Engagement algorithms in the onboard computer reduce the probability of more than one missile hitting the same target. In addition, the fire command and control system can allocate individual missiles to engage sequentially numbered valid targets.
During the search phase of the missile flight, the millimetre wave seeker carries out a sweep search for targets on the ground directly ahead and to each side of its path.
For low collateral damage control, the missile can be programmed not to initiate target search until it has passed a given point. This allows Brimstone to safely overfly friendly forces.
Brimstone can also be programmed to cease target search beyond a determined engagement area or to accept a target only within a specified area.
Embedded algorithms can be told to attack only valid targets within a specified area. The high selectivity allows Brimstone to target armoured vehicles and ignore other fixed or moving assets, such as houses or cars.

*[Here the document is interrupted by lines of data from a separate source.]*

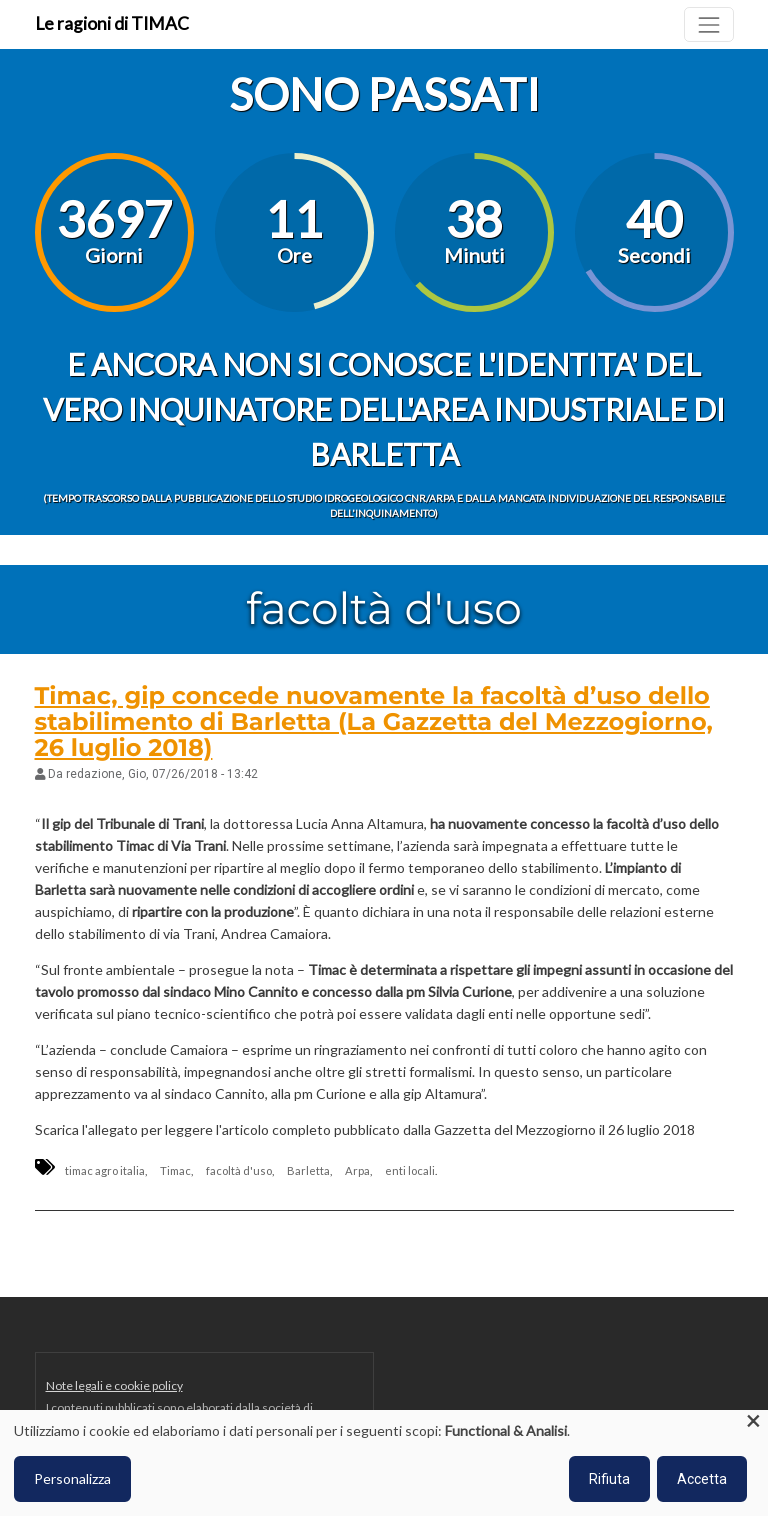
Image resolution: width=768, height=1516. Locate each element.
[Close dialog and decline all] (753, 1422)
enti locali (410, 1170)
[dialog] (384, 1463)
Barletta (308, 1170)
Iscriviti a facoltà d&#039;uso (43, 1289)
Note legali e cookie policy (114, 1385)
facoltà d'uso (239, 1170)
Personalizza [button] (72, 1478)
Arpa (357, 1170)
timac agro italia (105, 1170)
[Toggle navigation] (708, 24)
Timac (175, 1170)
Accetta (702, 1479)
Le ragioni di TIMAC (112, 23)
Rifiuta (609, 1479)
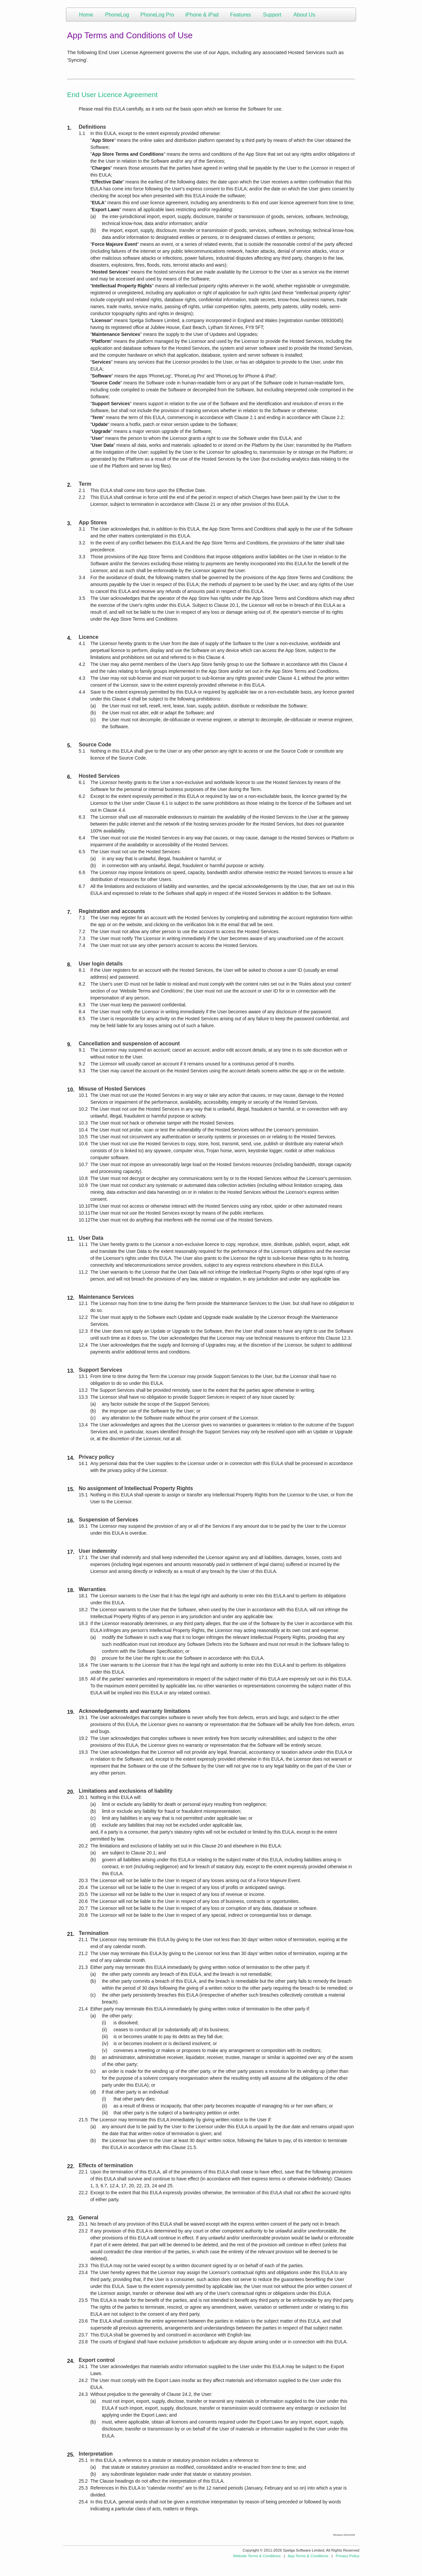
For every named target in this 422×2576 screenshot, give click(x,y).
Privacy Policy (347, 2556)
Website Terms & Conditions (257, 2556)
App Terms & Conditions (308, 2556)
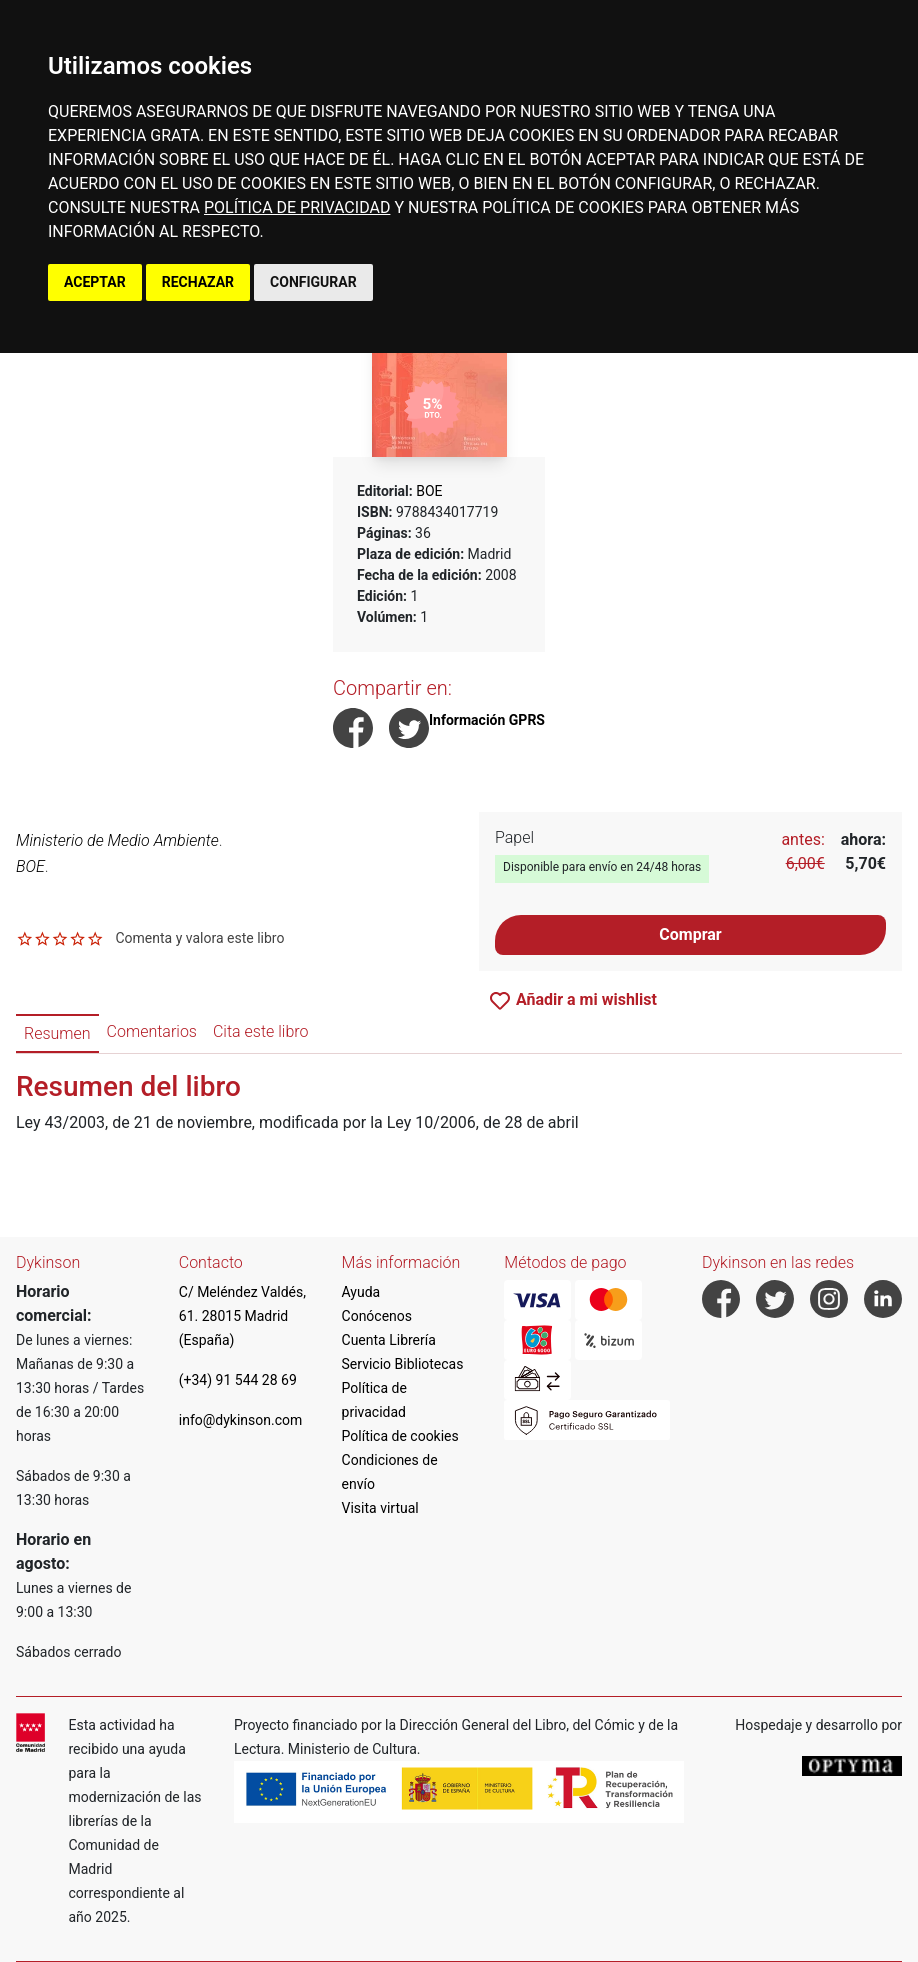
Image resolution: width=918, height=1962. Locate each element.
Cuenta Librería (389, 1340)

It is also possible to programme the missile to engage targets with a specific radar signature, for example, patrol boats.
The missile is fitted with a programmable self-destruct mechanism.
Brimstone 2 is an improved version of the Brimstone missile for a high impact single missile shot with pin-point accuracy and low collateral damage.
It features a new dual sensor seeker technology comprising SAL and mmW radar sensors.
The 1.8m-long missile has a weight of 116lb (52.7kg) and diameter of 0.18m.
It was fired at fast targets with a telemetry system in October 2013 and fitted to a Typhoon aircraft for the first time in December 2014.
Production of Brimstone 2 began in July 2014 and the missile entered service with the UK RAF’s Tornado GR4 aircraft in July 2016.
The UK Ministry of Defence (MoD) placed a £400m ($565m) order with MBDA to deliver upgraded Brimstone 2 precision-guided air-to-surface missiles for the RAF Typhoon jets, in March 2018.
In March 2019, Brimstone 3, an ultra-high precision missile system, was successfully test-fired for the first time at the Vidsel Trials range in Sweden. The latest variant with new hardware features will provide advanced surface to surface capability. MBDA received a contract from the UK MoD to deliver an advanced software enhancement to the Brimstone 3 weapon system in February 2021.